Description
Delicious and customizable chicken quesadillas that come together quickly, perfect for family meals or a quick snack.
Ingredients
- 4 large flour tortillas (10-inch)
- 2 cups cooked chicken breast, shredded
- 1½ cups Mexican cheese blend, shredded
- ½ cup Monterey Jack cheese, shredded
- 1 medium bell pepper, diced
- ½ medium red onion, finely diced
- 2 tablespoons olive oil or butter
- 1 teaspoon chili powder
- ½ teaspoon cumin
- ½ teaspoon garlic powder
- To taste: salt and pepper
Instructions
- Mix shredded chicken with chili powder, cumin, garlic powder, salt, and pepper until evenly coated.
- Dice the bell pepper and red onion into small pieces about ¼-inch in size.
- Lay one tortilla flat, sprinkle half of the Mexican cheese blend on one half, then add the seasoned chicken, diced veggies, and top with Monterey Jack cheese and the remaining Mexican cheese blend. Fold the tortilla.

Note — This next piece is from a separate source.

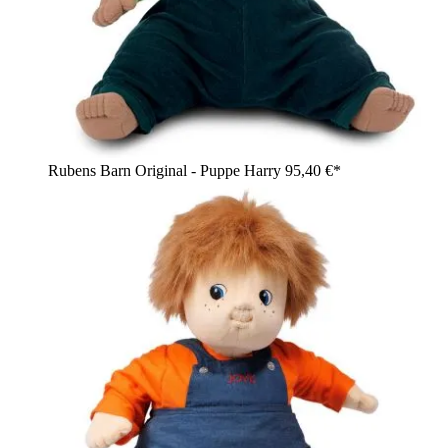
Rubens Barn Original - Puppe Harry
95,40 €*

- Heat oil in a skillet over medium heat. Cook each quesadilla for 3-4 minutes per side until golden brown and cheese is melted.
- Let the quesadilla rest for 2-3 minutes before cutting it into wedges.
- Serve immediately with cilantro, sour cream, guacamole, and salsa.
Notes
Avoid overstuffing the quesadilla and remember to preheat the skillet for best results.